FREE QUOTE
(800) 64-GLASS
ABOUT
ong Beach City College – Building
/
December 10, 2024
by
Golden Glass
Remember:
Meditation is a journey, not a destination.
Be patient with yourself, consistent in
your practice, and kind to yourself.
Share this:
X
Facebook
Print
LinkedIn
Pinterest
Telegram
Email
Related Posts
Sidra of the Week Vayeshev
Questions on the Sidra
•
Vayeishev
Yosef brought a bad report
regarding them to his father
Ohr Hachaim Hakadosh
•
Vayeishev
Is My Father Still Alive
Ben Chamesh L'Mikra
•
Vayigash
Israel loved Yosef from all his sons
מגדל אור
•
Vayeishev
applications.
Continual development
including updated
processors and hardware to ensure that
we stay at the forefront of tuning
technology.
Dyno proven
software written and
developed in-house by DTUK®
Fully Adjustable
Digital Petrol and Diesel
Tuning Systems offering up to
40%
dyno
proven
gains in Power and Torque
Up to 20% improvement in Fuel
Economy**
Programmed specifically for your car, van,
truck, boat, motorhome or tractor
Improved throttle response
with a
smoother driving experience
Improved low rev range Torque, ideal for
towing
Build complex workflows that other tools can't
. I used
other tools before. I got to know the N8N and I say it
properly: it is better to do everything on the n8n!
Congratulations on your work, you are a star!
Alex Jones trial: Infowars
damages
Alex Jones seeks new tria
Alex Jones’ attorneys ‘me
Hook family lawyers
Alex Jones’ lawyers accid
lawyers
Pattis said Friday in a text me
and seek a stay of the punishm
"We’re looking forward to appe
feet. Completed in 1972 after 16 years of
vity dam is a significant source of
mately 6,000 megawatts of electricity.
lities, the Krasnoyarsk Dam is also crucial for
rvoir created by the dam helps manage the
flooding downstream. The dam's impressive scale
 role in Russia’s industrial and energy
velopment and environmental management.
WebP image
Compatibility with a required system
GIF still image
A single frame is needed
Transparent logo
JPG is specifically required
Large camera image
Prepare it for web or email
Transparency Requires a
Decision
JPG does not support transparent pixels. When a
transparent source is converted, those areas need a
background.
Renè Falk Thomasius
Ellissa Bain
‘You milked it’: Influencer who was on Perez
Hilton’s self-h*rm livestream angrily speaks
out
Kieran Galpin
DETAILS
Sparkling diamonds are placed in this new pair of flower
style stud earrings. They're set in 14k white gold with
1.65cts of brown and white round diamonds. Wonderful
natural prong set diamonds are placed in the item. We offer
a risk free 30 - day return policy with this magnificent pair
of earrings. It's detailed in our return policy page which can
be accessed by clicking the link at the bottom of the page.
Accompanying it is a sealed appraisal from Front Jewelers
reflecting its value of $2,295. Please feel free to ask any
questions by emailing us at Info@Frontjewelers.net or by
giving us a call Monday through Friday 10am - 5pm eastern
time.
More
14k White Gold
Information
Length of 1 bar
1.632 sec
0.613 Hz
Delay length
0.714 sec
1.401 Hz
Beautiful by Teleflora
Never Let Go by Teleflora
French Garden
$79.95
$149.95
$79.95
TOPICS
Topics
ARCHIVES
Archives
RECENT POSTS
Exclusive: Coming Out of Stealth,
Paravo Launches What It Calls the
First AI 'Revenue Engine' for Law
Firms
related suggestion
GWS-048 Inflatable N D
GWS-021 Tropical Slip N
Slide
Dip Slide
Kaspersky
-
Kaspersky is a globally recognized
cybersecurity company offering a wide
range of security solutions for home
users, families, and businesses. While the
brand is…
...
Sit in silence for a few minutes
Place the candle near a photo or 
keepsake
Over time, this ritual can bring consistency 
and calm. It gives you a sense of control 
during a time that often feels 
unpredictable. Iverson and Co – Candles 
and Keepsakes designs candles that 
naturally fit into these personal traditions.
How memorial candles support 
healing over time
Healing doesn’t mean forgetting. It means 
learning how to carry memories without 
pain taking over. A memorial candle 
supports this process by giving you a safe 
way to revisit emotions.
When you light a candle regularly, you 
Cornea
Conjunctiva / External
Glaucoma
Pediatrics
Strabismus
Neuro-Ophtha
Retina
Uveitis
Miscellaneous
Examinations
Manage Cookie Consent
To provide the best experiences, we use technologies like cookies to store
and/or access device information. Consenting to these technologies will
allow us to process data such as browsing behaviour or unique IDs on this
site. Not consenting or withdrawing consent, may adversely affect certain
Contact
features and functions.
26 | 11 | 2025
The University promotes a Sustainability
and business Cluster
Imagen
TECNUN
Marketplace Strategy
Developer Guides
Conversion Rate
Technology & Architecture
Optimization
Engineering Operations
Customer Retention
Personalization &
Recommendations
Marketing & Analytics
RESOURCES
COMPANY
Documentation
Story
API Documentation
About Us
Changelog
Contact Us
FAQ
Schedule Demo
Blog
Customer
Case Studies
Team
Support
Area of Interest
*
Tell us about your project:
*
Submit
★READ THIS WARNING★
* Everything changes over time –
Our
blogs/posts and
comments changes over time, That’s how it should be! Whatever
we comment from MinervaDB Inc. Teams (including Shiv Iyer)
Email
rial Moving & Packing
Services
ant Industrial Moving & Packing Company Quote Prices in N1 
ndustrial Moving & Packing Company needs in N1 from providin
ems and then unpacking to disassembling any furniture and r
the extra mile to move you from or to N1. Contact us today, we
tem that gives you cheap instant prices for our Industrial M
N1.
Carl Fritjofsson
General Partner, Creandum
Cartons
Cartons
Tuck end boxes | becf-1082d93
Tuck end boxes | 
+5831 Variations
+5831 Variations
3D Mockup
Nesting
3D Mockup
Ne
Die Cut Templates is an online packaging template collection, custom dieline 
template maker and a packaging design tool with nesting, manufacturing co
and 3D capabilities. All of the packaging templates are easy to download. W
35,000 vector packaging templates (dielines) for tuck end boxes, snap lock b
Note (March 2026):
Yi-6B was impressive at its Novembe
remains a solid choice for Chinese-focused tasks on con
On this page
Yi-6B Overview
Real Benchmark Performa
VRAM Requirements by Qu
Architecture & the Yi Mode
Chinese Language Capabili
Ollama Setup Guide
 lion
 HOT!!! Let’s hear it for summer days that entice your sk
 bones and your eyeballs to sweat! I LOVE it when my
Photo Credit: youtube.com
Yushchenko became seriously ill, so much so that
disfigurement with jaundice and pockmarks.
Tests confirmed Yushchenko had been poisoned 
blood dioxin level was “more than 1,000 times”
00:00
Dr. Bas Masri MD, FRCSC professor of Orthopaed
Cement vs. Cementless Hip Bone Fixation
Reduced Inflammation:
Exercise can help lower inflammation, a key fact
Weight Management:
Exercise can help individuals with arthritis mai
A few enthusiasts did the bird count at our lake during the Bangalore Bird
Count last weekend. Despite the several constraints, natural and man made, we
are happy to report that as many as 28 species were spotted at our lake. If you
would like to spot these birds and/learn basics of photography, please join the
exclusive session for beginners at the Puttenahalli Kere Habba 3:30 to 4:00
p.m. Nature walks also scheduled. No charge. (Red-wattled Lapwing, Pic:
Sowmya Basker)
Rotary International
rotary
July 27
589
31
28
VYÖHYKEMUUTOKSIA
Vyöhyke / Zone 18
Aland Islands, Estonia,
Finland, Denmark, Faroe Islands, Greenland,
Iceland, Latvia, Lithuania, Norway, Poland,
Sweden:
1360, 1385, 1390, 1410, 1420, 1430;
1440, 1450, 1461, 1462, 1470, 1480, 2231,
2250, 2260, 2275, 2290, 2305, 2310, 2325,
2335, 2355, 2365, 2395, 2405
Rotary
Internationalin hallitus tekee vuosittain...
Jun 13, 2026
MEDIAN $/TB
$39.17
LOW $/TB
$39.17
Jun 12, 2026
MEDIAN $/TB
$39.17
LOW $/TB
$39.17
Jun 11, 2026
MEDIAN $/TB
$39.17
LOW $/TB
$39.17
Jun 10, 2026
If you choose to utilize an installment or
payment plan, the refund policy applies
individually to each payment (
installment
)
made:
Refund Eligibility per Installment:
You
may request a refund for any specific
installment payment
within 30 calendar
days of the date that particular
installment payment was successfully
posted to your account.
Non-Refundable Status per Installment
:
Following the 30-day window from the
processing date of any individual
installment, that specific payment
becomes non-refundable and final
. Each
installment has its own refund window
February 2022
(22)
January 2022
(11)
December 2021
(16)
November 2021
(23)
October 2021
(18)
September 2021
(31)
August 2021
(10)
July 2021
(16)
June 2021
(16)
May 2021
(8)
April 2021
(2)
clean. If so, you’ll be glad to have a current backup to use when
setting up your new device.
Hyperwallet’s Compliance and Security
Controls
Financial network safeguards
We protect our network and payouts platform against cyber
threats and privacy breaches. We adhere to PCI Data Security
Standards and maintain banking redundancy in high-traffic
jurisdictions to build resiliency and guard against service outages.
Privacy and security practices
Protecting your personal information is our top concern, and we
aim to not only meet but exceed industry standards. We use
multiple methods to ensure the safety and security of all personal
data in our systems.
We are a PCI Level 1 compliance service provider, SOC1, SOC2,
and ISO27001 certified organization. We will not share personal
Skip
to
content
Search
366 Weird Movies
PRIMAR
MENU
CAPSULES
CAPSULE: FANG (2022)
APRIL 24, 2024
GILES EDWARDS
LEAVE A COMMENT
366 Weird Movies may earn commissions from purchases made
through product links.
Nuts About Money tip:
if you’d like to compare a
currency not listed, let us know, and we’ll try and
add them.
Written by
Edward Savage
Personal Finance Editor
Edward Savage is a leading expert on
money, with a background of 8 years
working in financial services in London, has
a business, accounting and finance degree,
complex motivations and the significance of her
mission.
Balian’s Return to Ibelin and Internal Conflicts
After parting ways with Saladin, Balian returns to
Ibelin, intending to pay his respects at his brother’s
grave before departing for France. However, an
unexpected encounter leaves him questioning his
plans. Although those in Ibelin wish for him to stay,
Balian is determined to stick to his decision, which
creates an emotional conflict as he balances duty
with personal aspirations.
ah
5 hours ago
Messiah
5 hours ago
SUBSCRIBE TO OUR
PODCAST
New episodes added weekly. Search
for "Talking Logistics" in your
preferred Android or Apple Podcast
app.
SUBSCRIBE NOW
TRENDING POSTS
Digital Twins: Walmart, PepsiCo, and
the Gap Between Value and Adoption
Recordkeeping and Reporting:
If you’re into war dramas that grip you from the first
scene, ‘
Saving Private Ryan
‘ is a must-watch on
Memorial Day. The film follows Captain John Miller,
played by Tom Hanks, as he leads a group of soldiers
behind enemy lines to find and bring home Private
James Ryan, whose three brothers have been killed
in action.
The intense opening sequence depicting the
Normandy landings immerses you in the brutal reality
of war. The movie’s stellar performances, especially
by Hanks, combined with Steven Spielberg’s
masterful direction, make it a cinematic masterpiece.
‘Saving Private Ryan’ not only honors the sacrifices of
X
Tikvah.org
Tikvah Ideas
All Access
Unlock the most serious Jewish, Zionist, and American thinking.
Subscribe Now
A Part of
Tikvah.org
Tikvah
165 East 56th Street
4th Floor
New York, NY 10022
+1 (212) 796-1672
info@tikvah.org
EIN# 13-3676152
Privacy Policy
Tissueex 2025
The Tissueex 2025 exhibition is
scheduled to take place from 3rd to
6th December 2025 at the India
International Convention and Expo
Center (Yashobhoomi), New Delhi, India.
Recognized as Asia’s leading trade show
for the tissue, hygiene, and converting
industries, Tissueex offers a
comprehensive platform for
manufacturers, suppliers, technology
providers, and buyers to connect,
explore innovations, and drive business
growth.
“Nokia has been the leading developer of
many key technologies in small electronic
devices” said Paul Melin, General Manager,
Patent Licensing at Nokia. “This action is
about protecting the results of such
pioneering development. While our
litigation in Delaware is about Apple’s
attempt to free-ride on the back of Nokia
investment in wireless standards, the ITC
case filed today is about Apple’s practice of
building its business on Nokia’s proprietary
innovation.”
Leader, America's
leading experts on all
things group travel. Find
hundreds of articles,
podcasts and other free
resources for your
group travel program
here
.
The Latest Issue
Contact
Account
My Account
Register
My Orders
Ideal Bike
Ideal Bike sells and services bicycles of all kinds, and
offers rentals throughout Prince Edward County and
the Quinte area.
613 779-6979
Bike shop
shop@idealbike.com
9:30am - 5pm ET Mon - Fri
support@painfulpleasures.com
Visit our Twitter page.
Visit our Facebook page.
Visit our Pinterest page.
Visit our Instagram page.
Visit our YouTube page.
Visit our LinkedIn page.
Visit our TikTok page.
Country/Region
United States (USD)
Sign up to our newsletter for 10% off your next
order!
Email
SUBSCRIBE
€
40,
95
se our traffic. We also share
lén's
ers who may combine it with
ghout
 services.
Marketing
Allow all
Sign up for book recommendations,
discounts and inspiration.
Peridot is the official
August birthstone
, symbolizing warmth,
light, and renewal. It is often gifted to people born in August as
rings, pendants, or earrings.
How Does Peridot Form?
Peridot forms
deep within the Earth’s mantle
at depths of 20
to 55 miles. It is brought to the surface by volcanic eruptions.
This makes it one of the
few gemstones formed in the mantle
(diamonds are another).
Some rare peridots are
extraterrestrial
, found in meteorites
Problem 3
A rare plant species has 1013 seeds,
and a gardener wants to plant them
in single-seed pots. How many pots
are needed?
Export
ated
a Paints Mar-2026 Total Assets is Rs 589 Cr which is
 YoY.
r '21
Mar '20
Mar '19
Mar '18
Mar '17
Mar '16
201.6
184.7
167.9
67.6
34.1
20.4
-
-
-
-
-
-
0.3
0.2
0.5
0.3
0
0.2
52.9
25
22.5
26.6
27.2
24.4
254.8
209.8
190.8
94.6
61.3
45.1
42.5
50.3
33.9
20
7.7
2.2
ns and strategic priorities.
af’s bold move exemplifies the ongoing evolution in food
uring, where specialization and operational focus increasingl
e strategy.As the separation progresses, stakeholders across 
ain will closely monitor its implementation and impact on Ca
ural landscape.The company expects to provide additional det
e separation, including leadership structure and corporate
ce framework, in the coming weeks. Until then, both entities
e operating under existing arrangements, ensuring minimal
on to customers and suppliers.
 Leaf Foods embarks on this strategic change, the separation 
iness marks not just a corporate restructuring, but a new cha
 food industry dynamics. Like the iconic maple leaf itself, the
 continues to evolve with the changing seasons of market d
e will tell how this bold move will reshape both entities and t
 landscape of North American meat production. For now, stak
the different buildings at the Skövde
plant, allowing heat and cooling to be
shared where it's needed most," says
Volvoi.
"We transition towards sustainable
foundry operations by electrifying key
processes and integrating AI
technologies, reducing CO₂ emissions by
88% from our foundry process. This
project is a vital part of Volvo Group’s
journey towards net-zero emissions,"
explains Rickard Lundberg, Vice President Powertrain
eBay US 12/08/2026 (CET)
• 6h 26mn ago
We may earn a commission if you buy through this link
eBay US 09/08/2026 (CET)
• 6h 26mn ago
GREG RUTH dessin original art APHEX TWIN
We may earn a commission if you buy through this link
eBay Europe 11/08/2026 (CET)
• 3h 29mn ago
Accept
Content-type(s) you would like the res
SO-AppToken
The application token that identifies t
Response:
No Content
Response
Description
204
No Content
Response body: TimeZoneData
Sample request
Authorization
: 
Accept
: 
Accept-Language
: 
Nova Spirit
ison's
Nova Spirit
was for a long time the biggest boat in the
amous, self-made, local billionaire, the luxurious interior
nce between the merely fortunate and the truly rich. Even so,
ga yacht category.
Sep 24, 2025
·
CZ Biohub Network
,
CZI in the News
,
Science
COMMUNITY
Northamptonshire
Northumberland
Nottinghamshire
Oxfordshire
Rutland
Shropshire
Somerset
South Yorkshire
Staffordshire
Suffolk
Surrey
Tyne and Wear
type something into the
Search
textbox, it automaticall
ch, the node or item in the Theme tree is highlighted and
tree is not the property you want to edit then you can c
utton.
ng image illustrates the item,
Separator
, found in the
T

■ ■ ■ ■

▶ **What the task requires**
Looking at the records above, return exactly the lines from the line with "APRIL 24, 2024" to the line with "Edward Savage is a leading expert on", both ends included.

▶ **Final answer**
APRIL 24, 2024
GILES EDWARDS
LEAVE A COMMENT
366 Weird Movies may earn commissions from purchases made
through product links.
Nuts About Money tip:
if you’d like to compare a
currency not listed, let us know, and we’ll try and
add them.
Written by
Edward Savage
Personal Finance Editor
Edward Savage is a leading expert on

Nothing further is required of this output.